Millions of Americans are at risk after hackers seized access to their personal data, including their Social Security numbers, according to a new lawsuit filed by one of the victims.
hacker over a screen with binary code. (Shutterstock/adike)
A hacker group known as USDoD posted a database titled “National Public Data” on a dark web forum on April 8th, claiming to contain the personal data of nearly 3 billion individuals, according to an article by Bloomberg Law.
The group set the price at $3.5 million for this treasure trove of information. The scope of this breach, if confirmed, would rival the infamous 2013 Yahoo! hack, which compromised the data of approximately 3 billion users, Bloomberg reported.
The stolen data includes Social Security numbers, full names and addresses dating back decades.

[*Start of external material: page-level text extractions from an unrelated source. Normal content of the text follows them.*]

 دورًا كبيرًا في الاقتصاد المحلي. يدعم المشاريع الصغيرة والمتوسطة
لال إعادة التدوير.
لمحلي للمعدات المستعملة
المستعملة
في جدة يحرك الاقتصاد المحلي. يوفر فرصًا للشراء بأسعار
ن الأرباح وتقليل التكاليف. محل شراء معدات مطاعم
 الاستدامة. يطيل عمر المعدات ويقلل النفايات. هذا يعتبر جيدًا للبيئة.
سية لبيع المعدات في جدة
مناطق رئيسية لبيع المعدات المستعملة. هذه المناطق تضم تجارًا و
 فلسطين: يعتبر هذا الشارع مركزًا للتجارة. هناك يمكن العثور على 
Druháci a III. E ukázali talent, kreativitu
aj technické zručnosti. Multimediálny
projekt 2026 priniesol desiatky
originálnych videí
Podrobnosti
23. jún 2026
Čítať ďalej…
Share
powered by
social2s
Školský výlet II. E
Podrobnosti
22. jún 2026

Additionally, it contains details about relatives, some of whom have been deceased for nearly 20 years, one of the victims alleged. National Public Data did not immediately respond to requests for comment, leaving millions of Americans in the dark about the fate of their personal information, according to a complaint filed in the US District Court for the Southern District of Florida.

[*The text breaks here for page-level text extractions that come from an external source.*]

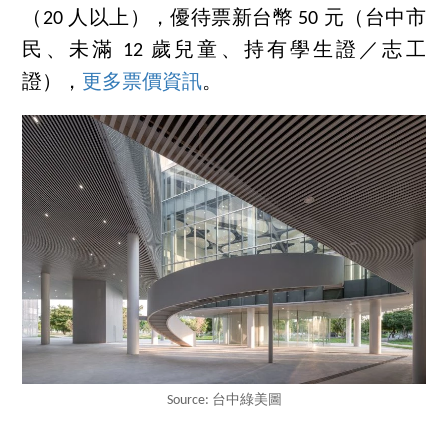
（20 人以上），優待票新台幣 50 元（台中市
民、未滿 12 歲兒童、持有學生證／志工
證），
更多票價資訊
。
Source: 台中綠美圖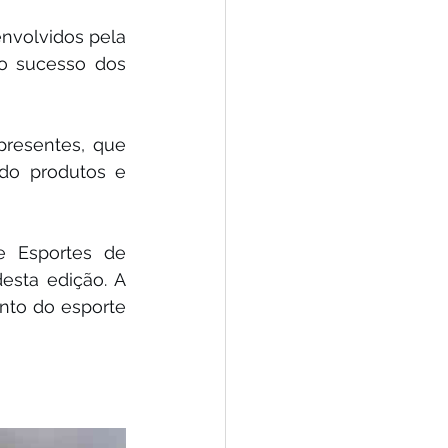
nvolvidos pela 
o sucesso dos 
resentes, que 
do produtos e 
e Esportes de 
esta edição. A 
to do esporte 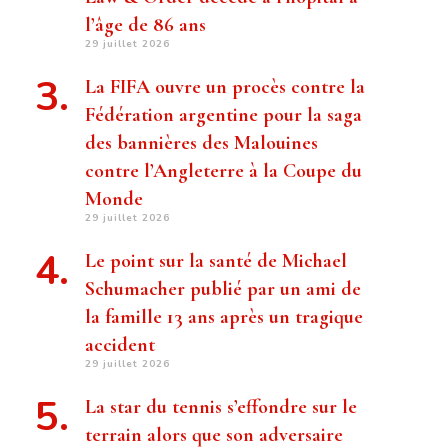
l’âge de 86 ans
29 juillet 2026
La FIFA ouvre un procès contre la
Fédération argentine pour la saga
des bannières des Malouines
contre l’Angleterre à la Coupe du
Monde
29 juillet 2026
Le point sur la santé de Michael
Schumacher publié par un ami de
la famille 13 ans après un tragique
accident
29 juillet 2026
La star du tennis s’effondre sur le
terrain alors que son adversaire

The named plaintiff, Christopher Hofmann, a resident of California, was notified on July 24 by his identity-theft protection service that his data had been exposed in the breach and leaked on the dark web, according to the outlet. Hofmann accuses National Public Data of negligence, claiming the company failed to properly secure and safeguard the personally identifiable information (PII) collected, the outlet reported. (RELATED: Iranian Cyber Attacks Targeted Accounts Linked To Trump, Biden, Google Confirms)
The breach raises significant concerns about the security measures employed by companies that handle sensitive personal data. Despite the increasing frequency of cyber-attacks and data breaches, many organizations continue to fall short in implementing adequate security measures. The complaint suggests that National Public Data scraped PII from non-public sources without the knowledge or consent of the affected individuals, adding another layer of concern regarding data privacy.

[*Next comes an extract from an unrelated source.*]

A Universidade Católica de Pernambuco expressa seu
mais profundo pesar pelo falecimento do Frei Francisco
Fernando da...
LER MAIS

Hofmann’s lawsuit seeks monetary relief, as well as a series of measures to ensure the future security of personal data. These include requirements for National Public Data to segment data, conduct regular database scans, implement a threat-management program and appoint a third-party assessor to evaluate its cybersecurity frameworks annually for the next decade.
This breach underscores the importance of cybersecurity in today’s digital age. As more businesses collect and store vast amounts of personal data, the risk of such information falling into the wrong hands increases exponentially. The fallout from this breach is likely to be far-reaching, with millions of Americans now potentially exposed to the dangers of identity theft and other forms of cybercrime.